Kurangnya Pemahaman Aturan
Ada kalanya siswa melanggar aturan bukan karena berniat jahat, tetapi karena kurang memahami konteks aturan tersebut. Penting bagi sekolah dan keluarga untuk menjelaskan aturan dengan jelas dan memberikan pemahaman yang mendalam tentang konsekuensi pelanggaran. Hukuman tanpa pemahaman justru kontraproduktif.
Gangguan Perilaku yang Membutuhkan Penanganan Klinis
Beberapa kasus kenakalan remaja mungkin disebabkan oleh gangguan perilaku yang membutuhkan penanganan klinis. Masalah regulasi emosi atau gangguan psikologis lainnya perlu diidentifikasi dan ditangani oleh ahlinya.
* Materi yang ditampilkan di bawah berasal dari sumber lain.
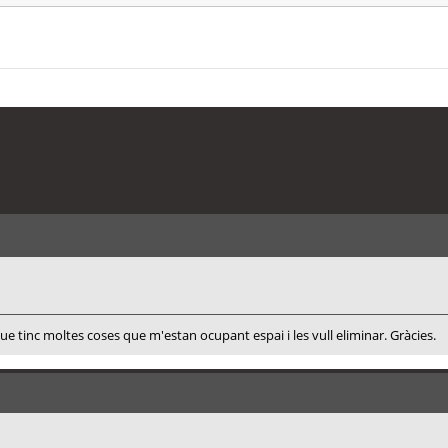
 que tinc moltes coses que m'estan ocupant espai i les vull eliminar. Gràcies.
Pendekatan militeristik dalam kasus ini justru dapat memperparah kondisi psikologis anak.
Kesimpulan: Mencari Solusi yang Lebih Manusiawi
Kebijakan Gubernur Dedi Mulyadi mengirimkan siswa nakal ke barak militer menimbulkan pro dan kontra. Meskipun niat untuk mendisiplinkan siswa terpuji, pendekatan yang lebih holistik dan berfokus pada akar masalah kenakalan remaja sangat diperlukan. Memastikan siswa mendapatkan dukungan dan bimbingan yang tepat, bukan sekadar hukuman, akan lebih efektif dalam membentuk karakter dan perilaku positif. Perlu dipertimbangkan pendekatan yang lebih manusiawi dan berbasis pada pemahaman psikologis anak, bukan pendekatan yang bersifat represif.